First, let me note that his piece has - from what I have seen - gotten a rather universal trashing from the blogoshpere, including by those with economic credentials. Don't believe me, look, this is from "Economist's View" blog site:

http://economistsview.typepad.com/economistsview/2010/06/dont-let-fed-economists-tell-you-otherwise.html

They are not taking the PhD from Richmond lightly. I highly recommend following the links on this post as they show a lot of well known and respected blggers taking shots at this piece.

Second, and more importantly, I have no interest in studying the niceties of economic modeling and other specfics of this science as I really see no need to. I focus personally on a few macro aspects of our economy and so far they seem to be telling the story quite well. Now I expect in different economic times different focus may make sense but right now my focus does not seem to be too bad.

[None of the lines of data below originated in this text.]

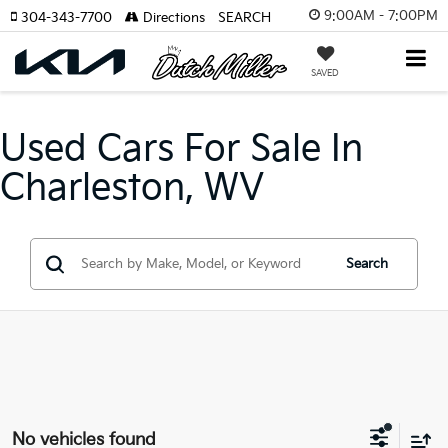
9:00AM - 7:00PM
304-343-7700
Directions
SEARCH
SAVED
Used Cars For Sale In
Charleston, WV
Search
No vehicles found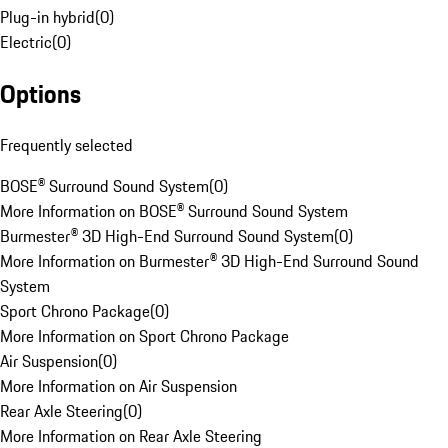
Plug-in hybrid
(
0
)
Electric
(
0
)
Options
Frequently selected
BOSE® Surround Sound System
(
0
)
More Information on BOSE® Surround Sound System
Burmester® 3D High-End Surround Sound System
(
0
)
More Information on Burmester® 3D High-End Surround Sound
System
Sport Chrono Package
(
0
)
More Information on Sport Chrono Package
Air Suspension
(
0
)
More Information on Air Suspension
Rear Axle Steering
(
0
)
More Information on Rear Axle Steering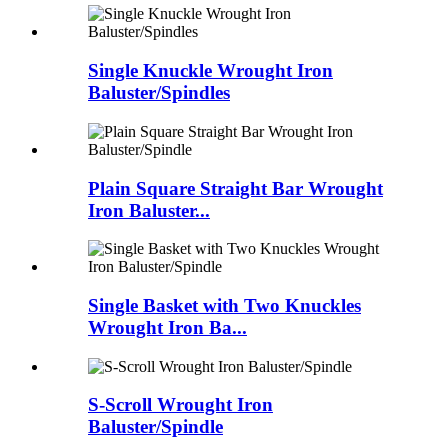
Single Knuckle Wrought Iron
Baluster/Spindles
Plain Square Straight Bar Wrought
Iron Baluster...
Single Basket with Two Knuckles
Wrought Iron Ba...
S-Scroll Wrought Iron
Baluster/Spindle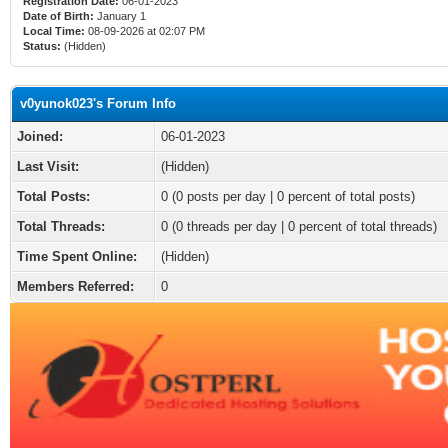
Registration Date:
06-01-2023
Date of Birth:
January 1
Local Time:
08-09-2026 at 02:07 PM
Status:
(Hidden)
v0yunok023's Forum Info
Joined:
06-01-2023
Last Visit:
(Hidden)
Total Posts:
0 (0 posts per day | 0 percent of total posts)
Total Threads:
0 (0 threads per day | 0 percent of total threads)
Time Spent Online:
(Hidden)
Members Referred:
0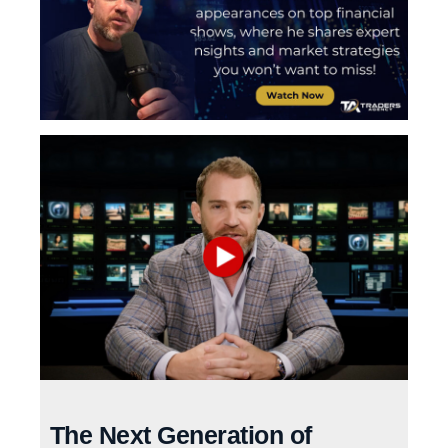
The Next Generation of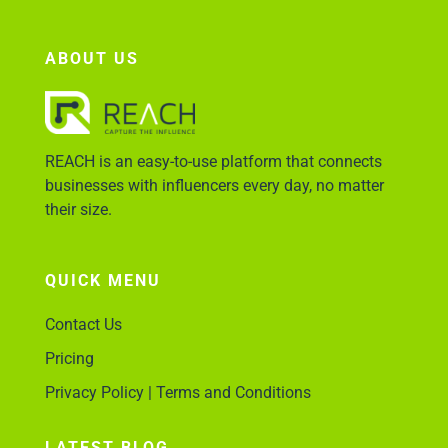
ABOUT US
REACH is an easy-to-use platform that connects
businesses with influencers every day, no matter
their size.
QUICK MENU
Contact Us
Pricing
Privacy Policy | Terms and Conditions
LATEST BLOG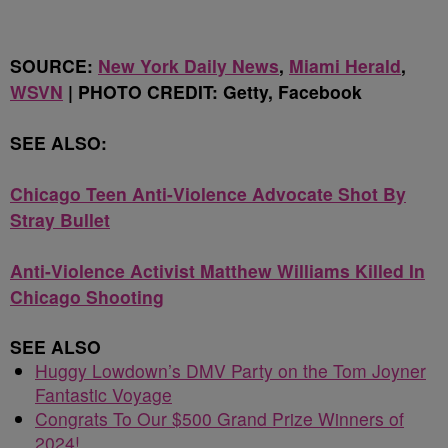
SOURCE:
New York Daily News
,
Miami Herald
,
WSVN
| PHOTO CREDIT: Getty, Facebook
SEE ALSO:
Chicago Teen Anti-Violence Advocate Shot By
Stray Bullet
Anti-Violence Activist Matthew Williams Killed In
Chicago Shooting
SEE ALSO
Huggy Lowdown’s DMV Party on the Tom Joyner
Fantastic Voyage
Congrats To Our $500 Grand Prize Winners of
2024!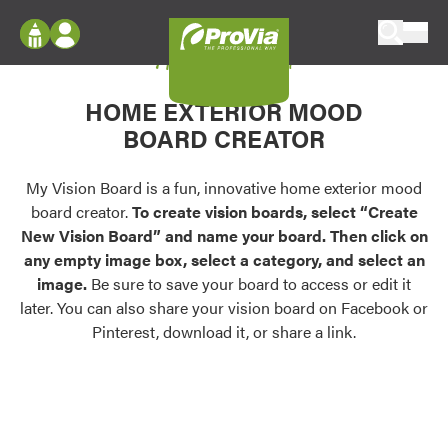
Skip to content
My Vision Board
ProVia
Log In
Envision
HOME EXTERIOR MOOD
Register
Configure doors and windows, or visualize
BOARD CREATOR
your home in 2D or 3D with ProVia products.
My Vision Boards
Register Using Your entryLINK Credentials
My Vision Board is a fun, innovative home exterior mood
Palettes & Colors
board creator.
To create vision boards, select “Create
Find pre-selected exterior color palettes and
New Vision Board” and name your board. Then click on
exterior color inspiration.
any empty image box, select a category, and select an
image.
Be sure to save your board to access or edit it
Trending
later. You can also share your vision board on Facebook or
Pinterest, download it, or share a link.
Browse some of our most popular door,
window, siding, stone, and roofing styles and
colors.
Vision Boards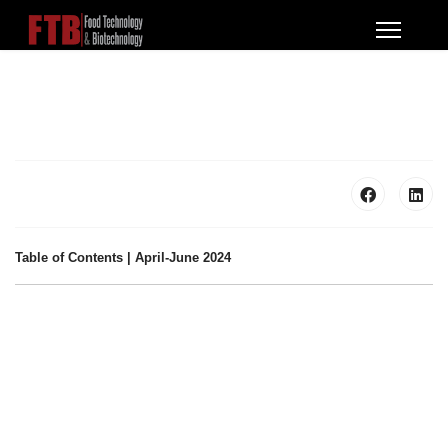
Table of Contents | April-June 2024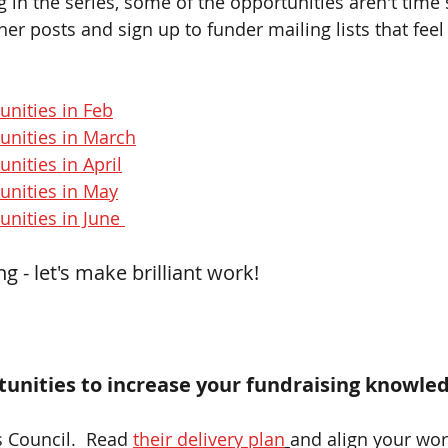
og in the series, some of the opportunities aren't time 
er posts and sign up to funder mailing lists that feel
unities in Feb
unities in March
nities in April
unities in May
nities in June 
 - let's make brilliant work!
unities to increase your fundraising knowled
s Council.  Read 
their delivery plan
and align your work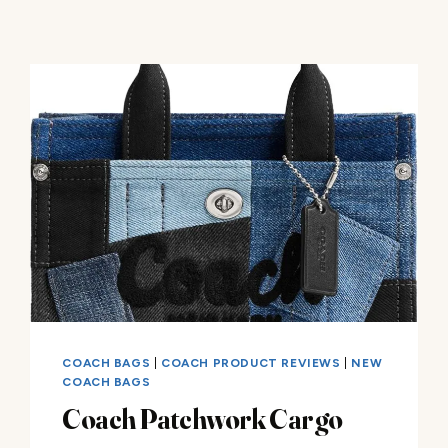
COACH BAGS
|
COACH PRODUCT REVIEWS
|
NEW
COACH BAGS
Coach Patchwork Cargo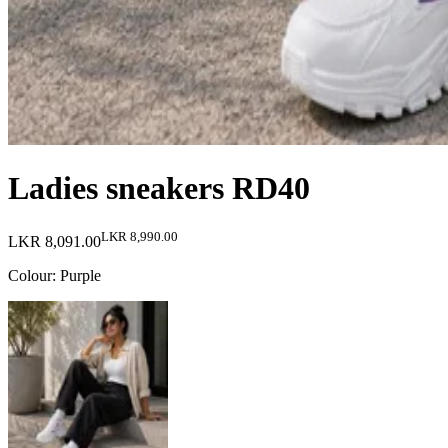
Ladies sneakers RD40
LKR 8,990.00
LKR 8,091.00
Colour
:
Purple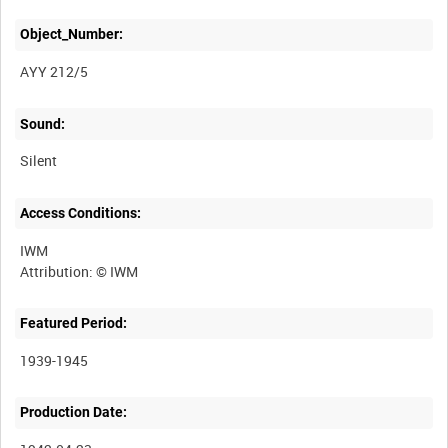
Object_Number:
AYY 212/5
Sound:
Silent
Access Conditions:
IWM
Featured Period:
1939-1945
Production Date: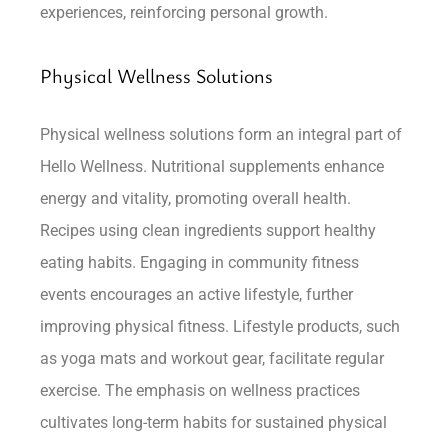
experiences, reinforcing personal growth.
Physical Wellness Solutions
Physical wellness solutions form an integral part of
Hello Wellness. Nutritional supplements enhance
energy and vitality, promoting overall health.
Recipes using clean ingredients support healthy
eating habits. Engaging in community fitness
events encourages an active lifestyle, further
improving physical fitness. Lifestyle products, such
as yoga mats and workout gear, facilitate regular
exercise. The emphasis on wellness practices
cultivates long-term habits for sustained physical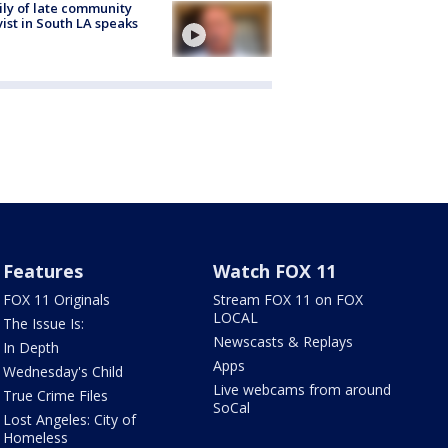
ly of late community
vist in South LA speaks
Features
Watch FOX 11
FOX 11 Originals
Stream FOX 11 on FOX
LOCAL
The Issue Is:
Newscasts & Replays
In Depth
Apps
Wednesday's Child
Live webcams from around
True Crime Files
SoCal
Lost Angeles: City of
Homeless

My focus, if you want to know, is debt. I simply cannot understand - in my itty bitty non-economist brain - how the world economy can do well when by-and-large the largest economies have for 10-20 years been built off of debt. This is where 2 + 2 comes in. Over the past two decades in the U.S. wages have been stagnate, yet spending has increased. This was largely enabled due to easy credit, in no small part due to folks borrowing against their home piggy bank. At this point most piggy banks are broken, many homes are under water, credit is dried up for all but the most credit worthy and the math has changed. Easy credit no longer leads to a stable or expanding economy, it leads to a long and sustained recession but, hopefully, not a depression. Perhaps an economist can explain to me why I am wrong why debt will not lead to a sustained downturn.

So let's look at the record. Did economists at the Fed predict the worst recession since the Great Depression in 2008? I saw it coming and posted about it but I am no economist. That was an easy hit, so let me look further. If you have read this blog you have seen me, on regular basis - including in the past week - astounded by economists not seeing what is happening. Lest you think I am full of bull, just look at today's headlines. Economists did not see the drop in comsumer confidnece that was announced today:

http://www.conference-board.org/press/pressdetail.cfm?pressid=3949

How can they not see this coming. How can they not see the real estate market falling off drastically after tax incentives ended in April? I ask myself weekly how can they not get it! I am not railing against all economists. My point simply is that this economy is not subject to models built on the past. So I suspect that PhD economists are no better in these times to predict where we are going than the average man on the street - and perhaps in some respects less qualified.